Nuestra experiencia en Rávena

Nuestra experiencia en Rávena

Viajando a Rávena, Bolonia y Parma

Desde el 27 de febrero hasta el 2 de marzo estuvimos conociendo Ravenna y sus alrededores. Con este viaje hemos podido volver al pasado y comprender lo que significó el Imperio Bizantino para la Historia del Arte, admirando los apabullantes mosaicos que se conservan en la ciudad de Ravenna de esta época, gracias a su importancia como centro político, administrativo, comercial y cultural.

Llegamos a Bolonia, donde tuvimos un primer contacto con esta ciudad universitaria gracias a una visita guiada.

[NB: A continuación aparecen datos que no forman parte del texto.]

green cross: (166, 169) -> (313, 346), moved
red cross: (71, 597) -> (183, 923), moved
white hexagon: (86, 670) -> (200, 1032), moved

Arrancamos el día siguiente poniendo rumbo a la ciudad de Ravenna, a una hora de camino en la región de la Emilia-Romaña y con 8 monumentos declarados patrimonio de la humanidad por la UNESCO. Allí, pudimos disfrutar de su arquitectura paleocristiana y de los conjuntos de mosaicos más importantes del mundo en la Basílica de San Vital, el Mausoleo de Gala Placidia y el Baptisterio de los Ortodoxos.

Decidimos recuperarnos de la resaca artística con más arte, pasando el día siguiente en la monumental ciudad de Parma, que al abrigo de la familia Farnesio tuvo su mayor momento de esplendor en los siglos XVI y XVII. Su Piazza del Duomo da buena cuenta de ellos con algunos edificios de esta época. Aunque su catedral y su baptisterio son de estilo románico. En la catedral pudimos disfrutar de los frescos de la Asunción de la Virgen de Correggio.

Nos despedimos de la región pasando el último día en Bolonia, terminando de conocerla.